WHAT IS NEEDED
When you reach the line containing "tym padole i nie mogą znaleźć" in the records below, start copying exactly, and stop once you have copied the line containing "et de réagir".

(Beginning of PROVIDED INFORMATION)

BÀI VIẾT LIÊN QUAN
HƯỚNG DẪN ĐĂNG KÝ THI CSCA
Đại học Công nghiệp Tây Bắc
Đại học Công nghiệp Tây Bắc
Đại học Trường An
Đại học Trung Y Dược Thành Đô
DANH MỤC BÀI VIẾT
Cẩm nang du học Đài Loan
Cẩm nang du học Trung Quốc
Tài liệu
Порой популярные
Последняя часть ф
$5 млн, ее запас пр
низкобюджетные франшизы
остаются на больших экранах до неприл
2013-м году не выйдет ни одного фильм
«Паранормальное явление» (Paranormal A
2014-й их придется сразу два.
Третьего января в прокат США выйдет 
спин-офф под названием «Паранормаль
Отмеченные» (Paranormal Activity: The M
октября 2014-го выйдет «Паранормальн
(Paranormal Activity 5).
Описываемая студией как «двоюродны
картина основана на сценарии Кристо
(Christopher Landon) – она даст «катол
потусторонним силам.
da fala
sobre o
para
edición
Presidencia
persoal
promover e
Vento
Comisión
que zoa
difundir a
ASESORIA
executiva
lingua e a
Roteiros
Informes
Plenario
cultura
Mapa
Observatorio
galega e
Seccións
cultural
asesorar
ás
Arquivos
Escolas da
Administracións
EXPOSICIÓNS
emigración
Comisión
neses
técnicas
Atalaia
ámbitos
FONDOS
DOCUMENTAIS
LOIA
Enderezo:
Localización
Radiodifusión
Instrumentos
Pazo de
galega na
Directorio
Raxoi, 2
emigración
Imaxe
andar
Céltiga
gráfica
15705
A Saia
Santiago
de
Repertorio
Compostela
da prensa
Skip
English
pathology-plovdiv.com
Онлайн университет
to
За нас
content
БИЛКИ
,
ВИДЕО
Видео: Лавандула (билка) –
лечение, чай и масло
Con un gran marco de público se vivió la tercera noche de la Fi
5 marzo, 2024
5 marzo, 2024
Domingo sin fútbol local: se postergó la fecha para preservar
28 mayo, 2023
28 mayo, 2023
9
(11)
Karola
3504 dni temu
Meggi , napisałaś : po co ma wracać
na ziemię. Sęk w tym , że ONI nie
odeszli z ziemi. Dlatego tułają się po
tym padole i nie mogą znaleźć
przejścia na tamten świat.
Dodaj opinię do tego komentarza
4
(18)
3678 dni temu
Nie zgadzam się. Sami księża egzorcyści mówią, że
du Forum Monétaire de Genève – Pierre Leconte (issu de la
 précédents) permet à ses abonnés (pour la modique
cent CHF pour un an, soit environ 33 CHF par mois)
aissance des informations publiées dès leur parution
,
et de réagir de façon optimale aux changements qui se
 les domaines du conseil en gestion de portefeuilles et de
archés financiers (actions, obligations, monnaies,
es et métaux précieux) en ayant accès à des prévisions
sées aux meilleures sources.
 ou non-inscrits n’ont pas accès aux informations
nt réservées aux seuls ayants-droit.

(End of PROVIDED INFORMATION)
(Beginning of PROVIDED INFORMATION)

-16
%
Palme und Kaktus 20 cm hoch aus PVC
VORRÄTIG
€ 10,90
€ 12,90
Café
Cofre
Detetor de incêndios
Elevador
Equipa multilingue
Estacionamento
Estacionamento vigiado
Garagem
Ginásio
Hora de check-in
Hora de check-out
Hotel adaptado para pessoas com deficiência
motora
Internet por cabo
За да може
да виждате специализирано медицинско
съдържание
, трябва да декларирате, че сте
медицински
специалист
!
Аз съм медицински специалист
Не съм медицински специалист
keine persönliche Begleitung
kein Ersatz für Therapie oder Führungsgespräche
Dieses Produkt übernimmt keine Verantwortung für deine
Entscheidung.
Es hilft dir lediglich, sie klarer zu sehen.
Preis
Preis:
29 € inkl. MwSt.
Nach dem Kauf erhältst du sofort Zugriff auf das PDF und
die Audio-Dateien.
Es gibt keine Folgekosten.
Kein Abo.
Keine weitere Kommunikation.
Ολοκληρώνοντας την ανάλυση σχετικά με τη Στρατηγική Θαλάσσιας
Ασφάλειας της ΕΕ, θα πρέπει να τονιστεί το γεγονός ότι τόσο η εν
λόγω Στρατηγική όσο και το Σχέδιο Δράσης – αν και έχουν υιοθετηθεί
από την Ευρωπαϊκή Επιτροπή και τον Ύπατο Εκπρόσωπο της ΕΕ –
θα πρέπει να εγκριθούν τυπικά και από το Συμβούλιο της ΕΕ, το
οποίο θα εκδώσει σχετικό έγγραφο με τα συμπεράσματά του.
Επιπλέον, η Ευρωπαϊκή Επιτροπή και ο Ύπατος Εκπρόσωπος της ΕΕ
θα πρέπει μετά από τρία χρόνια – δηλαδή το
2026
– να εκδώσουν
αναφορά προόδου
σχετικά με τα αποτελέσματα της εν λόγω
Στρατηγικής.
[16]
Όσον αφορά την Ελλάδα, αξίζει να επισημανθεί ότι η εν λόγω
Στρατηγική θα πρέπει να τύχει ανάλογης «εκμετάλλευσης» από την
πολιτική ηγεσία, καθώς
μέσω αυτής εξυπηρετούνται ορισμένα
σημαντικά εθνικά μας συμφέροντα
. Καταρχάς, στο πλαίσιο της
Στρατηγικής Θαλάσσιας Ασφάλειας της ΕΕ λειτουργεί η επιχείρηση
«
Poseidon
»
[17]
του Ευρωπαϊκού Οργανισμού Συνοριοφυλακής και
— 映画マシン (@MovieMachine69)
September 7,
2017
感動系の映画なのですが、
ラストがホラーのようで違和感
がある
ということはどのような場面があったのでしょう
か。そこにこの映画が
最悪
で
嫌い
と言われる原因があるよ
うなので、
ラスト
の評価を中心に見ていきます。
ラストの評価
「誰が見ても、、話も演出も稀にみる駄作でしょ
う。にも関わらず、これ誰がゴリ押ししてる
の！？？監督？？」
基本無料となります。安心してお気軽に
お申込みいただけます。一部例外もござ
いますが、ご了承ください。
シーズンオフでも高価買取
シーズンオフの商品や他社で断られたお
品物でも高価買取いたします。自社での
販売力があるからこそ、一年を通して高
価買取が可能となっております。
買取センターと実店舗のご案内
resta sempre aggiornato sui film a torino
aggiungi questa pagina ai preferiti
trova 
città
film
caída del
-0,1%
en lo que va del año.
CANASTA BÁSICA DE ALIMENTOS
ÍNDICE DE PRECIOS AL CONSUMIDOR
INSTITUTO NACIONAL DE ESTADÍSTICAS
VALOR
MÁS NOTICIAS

(End of PROVIDED INFORMATION)
(Beginning of PROVIDED INFORMATION)

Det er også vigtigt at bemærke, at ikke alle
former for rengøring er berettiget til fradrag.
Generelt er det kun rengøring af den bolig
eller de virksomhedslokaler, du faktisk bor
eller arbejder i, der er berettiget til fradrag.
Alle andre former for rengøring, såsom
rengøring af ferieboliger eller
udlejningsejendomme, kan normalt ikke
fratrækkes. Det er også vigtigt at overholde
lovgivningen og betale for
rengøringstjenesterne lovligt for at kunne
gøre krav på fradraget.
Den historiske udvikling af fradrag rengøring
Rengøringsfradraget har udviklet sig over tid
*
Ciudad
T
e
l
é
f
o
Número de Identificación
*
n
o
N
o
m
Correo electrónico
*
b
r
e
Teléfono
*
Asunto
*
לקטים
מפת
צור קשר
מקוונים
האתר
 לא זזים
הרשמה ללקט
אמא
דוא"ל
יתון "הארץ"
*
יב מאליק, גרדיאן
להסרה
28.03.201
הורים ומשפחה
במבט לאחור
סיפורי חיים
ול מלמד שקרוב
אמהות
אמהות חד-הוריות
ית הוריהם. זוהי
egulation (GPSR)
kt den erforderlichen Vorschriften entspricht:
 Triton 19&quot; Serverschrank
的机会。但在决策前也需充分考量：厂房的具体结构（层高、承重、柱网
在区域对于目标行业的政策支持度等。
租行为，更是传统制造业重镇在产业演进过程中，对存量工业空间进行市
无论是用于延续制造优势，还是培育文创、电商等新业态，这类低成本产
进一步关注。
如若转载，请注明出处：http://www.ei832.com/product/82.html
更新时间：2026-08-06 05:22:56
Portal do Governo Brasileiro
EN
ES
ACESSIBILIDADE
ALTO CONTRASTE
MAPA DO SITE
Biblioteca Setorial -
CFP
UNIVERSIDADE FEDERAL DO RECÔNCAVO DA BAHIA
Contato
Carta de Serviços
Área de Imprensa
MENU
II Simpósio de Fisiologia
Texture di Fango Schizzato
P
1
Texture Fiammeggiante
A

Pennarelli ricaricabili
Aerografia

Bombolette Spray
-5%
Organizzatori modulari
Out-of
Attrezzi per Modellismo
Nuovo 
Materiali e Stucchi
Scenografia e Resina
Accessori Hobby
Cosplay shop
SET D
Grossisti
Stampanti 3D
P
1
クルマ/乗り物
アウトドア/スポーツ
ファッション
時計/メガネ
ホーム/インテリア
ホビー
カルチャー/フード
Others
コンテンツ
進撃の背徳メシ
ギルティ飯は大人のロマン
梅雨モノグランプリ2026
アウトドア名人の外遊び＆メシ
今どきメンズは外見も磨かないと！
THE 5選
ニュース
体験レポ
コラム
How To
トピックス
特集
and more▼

(End of PROVIDED INFORMATION)

ANSWER
tym padole i nie mogą znaleźć
przejścia na tamten świat.
Dodaj opinię do tego komentarza
4
(18)
3678 dni temu
Nie zgadzam się. Sami księża egzorcyści mówią, że
du Forum Monétaire de Genève – Pierre Leconte (issu de la
 précédents) permet à ses abonnés (pour la modique
cent CHF pour un an, soit environ 33 CHF par mois)
aissance des informations publiées dès leur parution
,
et de réagir de façon optimale aux changements qui se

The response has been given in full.